The above sprue gives many miscellaneous details for the hull. The air cleaner boxes are the best ones I've seen, and the front fenders have beveled edges giving the appearance of them being very thin.
The final sprue includes the turret parts. The turret is the early version with no loader's hatch. The size and shape of the turret are pretty close to perfect for the scale. Details are exceptionally well-molded, with a separate armored cover for the gunner's periscope, the loader's periscope is rotatable, and the pistol port is molded open with a separate cover. The commander's hatch is open with a detailed inner face of the hatch cover. The gun barrel has an open tip, but I can't measure it for scale until after it's been assembled.
Two styles of tracks are included, the T-48 rubber chevron and T-49 stell bar cleats. The detail is excellent, and even though they are molded in soft plastic, I think that the nature of the Sherman VVSS tracks (being thick and stumpy) lend themselves well to looking good in this medium, so my normal complaint about soft plastic tracks doesn't really apply here.

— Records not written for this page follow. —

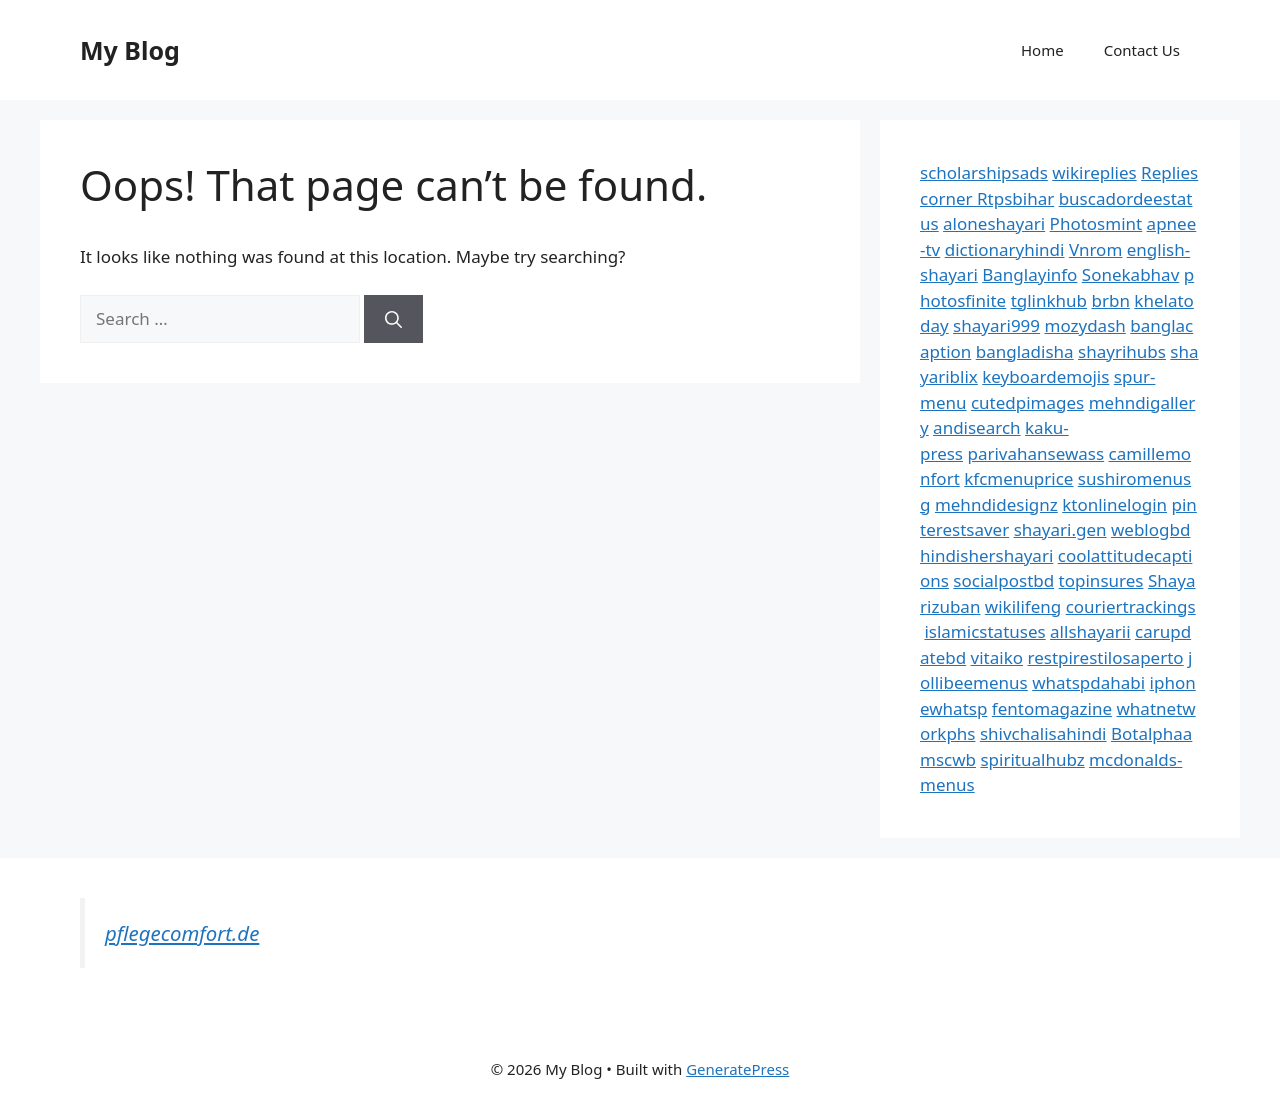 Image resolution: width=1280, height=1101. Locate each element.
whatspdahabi (1088, 682)
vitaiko (997, 657)
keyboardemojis (1045, 376)
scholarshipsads (984, 172)
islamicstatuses (984, 631)
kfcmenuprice (1018, 478)
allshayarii (1090, 631)
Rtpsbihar (1015, 198)
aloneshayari (994, 223)
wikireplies (1094, 172)
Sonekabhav (1130, 274)
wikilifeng (1023, 606)
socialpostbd (1003, 580)
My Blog (130, 50)
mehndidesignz (996, 504)
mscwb (948, 759)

The etched brass parts are pretty much optional, since many of them are also provided in plastic if you prefer to not use the etched parts. But the brush guards in particular will likely look much better using the brass pieces. Half of this fret is taken up with parts for a hedge cutting device that looks very impressive when built.
Four marking schemes are included:
The decals are very nicely printed with sharp edges, opaque ink and good registration. My knowledge of Sherman markings is woefully lacking, so I can't comment on the accuracy of the markings included here, but they certainly look nice.